> _WHAT IS REQUIRED_
Although the records include pictures, the copy should not; write out exactly the lines from the first through the line with "सहभागीहरू — जसमा".

> _TASK INPUT_
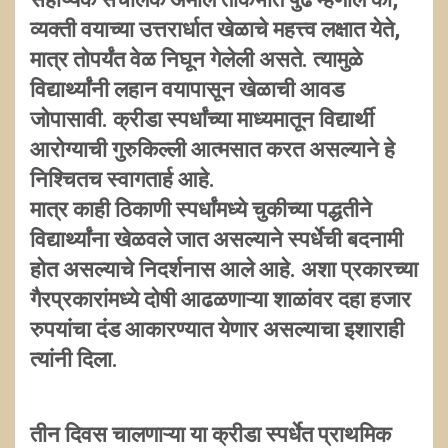
व्यक्ती वयाच्या उत्तरार्धात खेळाचे महत्त्व लक्षात येते,
मात्र तोपर्यंत वेळ निघून गेलेली असते. त्यामुळे
विद्यार्थ्यांनी लहान वयापासून खेळाची आवड
जोपासावी. क्रीडा स्पर्धांच्या माध्यमातून विद्यार्थी
आरोग्याची गुरुकिल्ली आत्मसात करत असल्याने हे
निश्चितच स्वागतार्ह आहे.
मात्र काही ठिकाणी स्पर्धांमध्ये चुकीच्या पद्धतीने
विद्यार्थ्यांना खेळवले जात असल्याने स्पर्धेची बदनामी
होत असल्याचे निदर्शनास आले आहे. अशा प्रकारच्या
गैरप्रकारांमध्ये दोषी आढळणाऱ्या शाळांवर दहा हजार
रुपयांचा दंड आकारण्यात येणार असल्याचा इशाराही
त्यांनी दिला.
तीन दिवस चालणाऱ्या या क्रीडा स्पर्धेत प्राथमिक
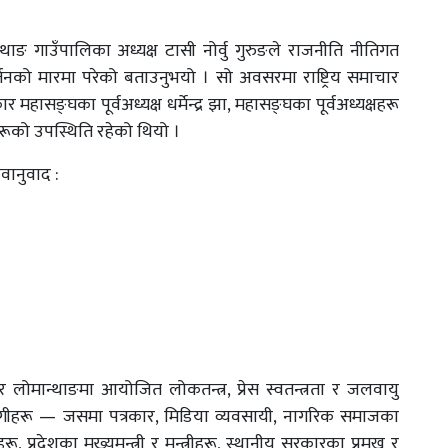
थाङ गाउँपालिका अध्यक्ष टासी नोर्वु गुरुङले राजनीति नीतिगत
तनको मारमा परेको बताउनुभयो । सो अवसरमा राष्ट्रिय समाचार
महासङ्घका पूर्वअध्यक्ष धर्मेन्द्र झा, महासङ्घका पूर्वअध्यक्षहरू
रूको उपस्थिति रहेको थियो ।
ावानुवाद :
 लोमान्थाङमा आयोजित लोकतन्त्र, प्रेस स्वतन्त्रता र जलवायु
सहभागीहरू — जसमा पत्रकार, मिडिया व्यवसायी, नागरिक समाजका
ू, प्रदेशका मुख्यमन्त्री र मन्त्रीहरू, स्थानीय सरकारका प्रमुख र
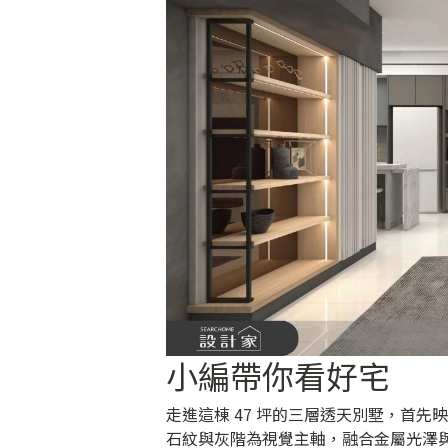
小編帶你看好宅
走進這棟 47 坪的三層透天別墅，首
石紋與灰階為視覺主軸，融合金屬光澤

> _RESPONSE FOR THIS EXERCISE_
व्यक्ती वयाच्या उत्तरार्धात खेळाचे महत्त्व लक्षात येते,
मात्र तोपर्यंत वेळ निघून गेलेली असते. त्यामुळे
विद्यार्थ्यांनी लहान वयापासून खेळाची आवड
जोपासावी. क्रीडा स्पर्धांच्या माध्यमातून विद्यार्थी
आरोग्याची गुरुकिल्ली आत्मसात करत असल्याने हे
निश्चितच स्वागतार्ह आहे.
मात्र काही ठिकाणी स्पर्धांमध्ये चुकीच्या पद्धतीने
विद्यार्थ्यांना खेळवले जात असल्याने स्पर्धेची बदनामी
होत असल्याचे निदर्शनास आले आहे. अशा प्रकारच्या
गैरप्रकारांमध्ये दोषी आढळणाऱ्या शाळांवर दहा हजार
रुपयांचा दंड आकारण्यात येणार असल्याचा इशाराही
त्यांनी दिला.
तीन दिवस चालणाऱ्या या क्रीडा स्पर्धेत प्राथमिक
थाङ गाउँपालिका अध्यक्ष टासी नोर्वु गुरुङले राजनीति नीतिगत
तनको मारमा परेको बताउनुभयो । सो अवसरमा राष्ट्रिय समाचार
महासङ्घका पूर्वअध्यक्ष धर्मेन्द्र झा, महासङ्घका पूर्वअध्यक्षहरू
रूको उपस्थिति रहेको थियो ।
ावानुवाद :
 लोमान्थाङमा आयोजित लोकतन्त्र, प्रेस स्वतन्त्रता र जलवायु
सहभागीहरू — जसमा पत्रकार, मिडिया व्यवसायी, नागरिक समाजका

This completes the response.